En effet, l'énergie nucléaire reste aujourd'hui doublement anxiogène pour nos concitoyens, soucieux de sa dangerosité potentielle, liée au problème de sûreté des réacteurs, et à la radioactivité de ses déchets. Il est donc essentiel de faire porter prioritairement l'effort de recherche sur ces questions.

Or, la tendance est plutôt, pour l'avenir, à davantage de complexité technologique, pour toujours plus de mégawatts, ajoutant ainsi des problèmes de sûreté et de sécurité aux problèmes existants.

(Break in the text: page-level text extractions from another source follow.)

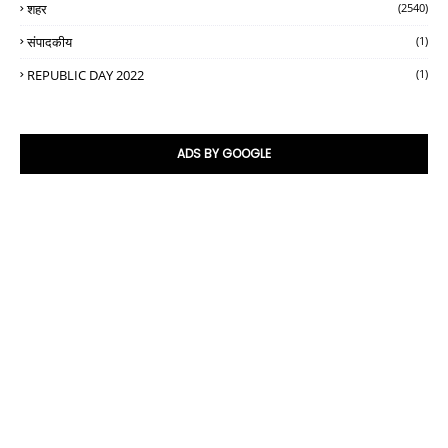
शहर
(2540)
संपादकीय
(1)
REPUBLIC DAY 2022
(1)
ADS BY GOOGLE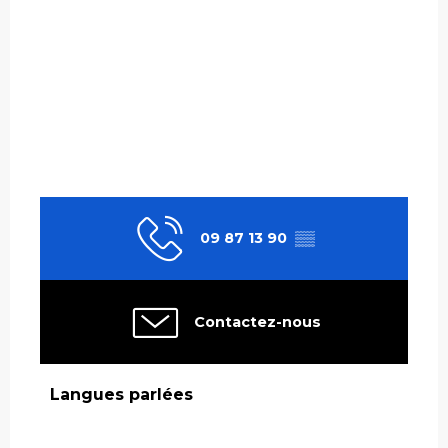
09 87 13 90
▒▒
Contactez-nous
Langues parlées
Langues parlées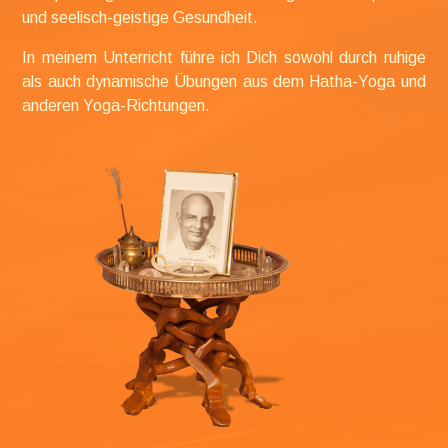
und seelisch-geistige Gesundheit.
In meinem Unterricht führe ich Dich sowohl durch ruhige
als auch dynamische Übungen aus dem Hatha-Yoga und
anderen Yoga-Richtungen.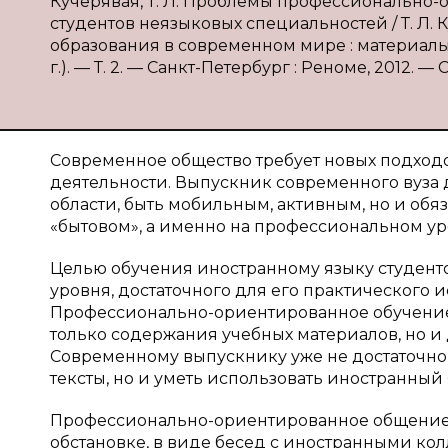
Кучерявая, Т. Л. Проблемы профессионально
студентов неязыковых специальностей / Т. Л. 
образования в современном мире : материалы I
г.). — Т. 2. — Санкт-Петербург : Реноме, 2012. — С
Современное общество требует новых подходо
деятельности. Выпускник современного вуза 
области, быть мобильным, активным, но и обя
«бытовом», а именно на профессиональном
ур
Целью обучения иностранному языку студент
уровня, достаточного для его практического
Профессионально-ориентированное обучение
только содержания учебных материалов, но 
Современному выпускнику уже не достаточно
тексты, но и уметь использовать иностранный
Профессионально-ориентированное общение
обстановке, в виде бесед с иностранными ко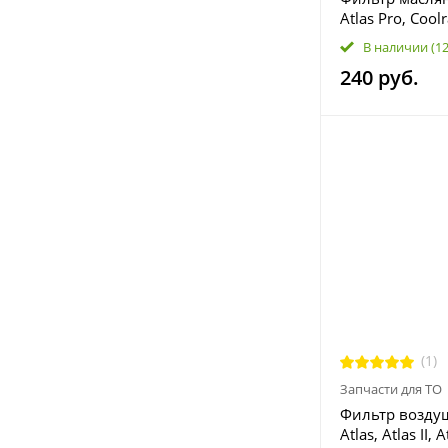
Atlas Pro, Cool
Okavango; BelG
В наличии
(1
Volvo XC40 I; 
240 руб.
1056022300
(1)
Запчасти для ТО
Фильтр возду
Atlas, Atlas II, A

Il existe aujourd'hui une réalité scientifique, autour de la transmutation. Or, médias et politiques donnent le sentiment, par les messages qu'ils diffusent, que la science est en panne, et ne dispose pas de la moindre piste en matière de gestion des déchets nucléaires. Il faudrait faire de la transmutation un outil de diffusion dans l'opinion publique, afin de montrer que la science est certes confrontée à des problèmes de démonstration, mais travaille en ce sens, et développe des pistes intéressantes. Cela conduirait à la conclusion que le projet ASTRID ne peut pas exclure plus longtemps la participation de la France au programme MYRRAH, fruit de vingt ans de collaboration internationale européenne, dans le cadre d'Euratom. Il mériterait une contribution française significative.

Il y a, par ailleurs, une absolue nécessité à utiliser l'innovation du secteur industriel. Se pose toutefois ici une difficulté strictement française, qui est que les règles des marchés publics entre les grandes institutions scientifiques et le secteur privé ne prennent pas en compte ce que sont les modalités dérogatoires des marchés publics, acceptées à l'échelle européenne, et mises notamment en oeuvre par nos collègues allemands et italiens. Cet état de fait cause à l'industrie française des difficultés extrêmement sensibles. Il conviendrait que les pouvoirs publics envisagent des solutions pour que, depuis les secteurs des achats des laboratoires jusqu'à Bercy, les gens ne soient plus tétanisés par les problèmes de risques, face à la Cour des comptes, en lien notamment avec la notion de conflit d'intérêts. Il faudrait, ainsi, accepter d'utiliser les mêmes règles du jeu que celles couramment admises en Allemagne, comme en Italie.

Pardonnez-moi pour ces élans un peu vifs, qui ne sont que le reflet de situations vécues sur le terrain.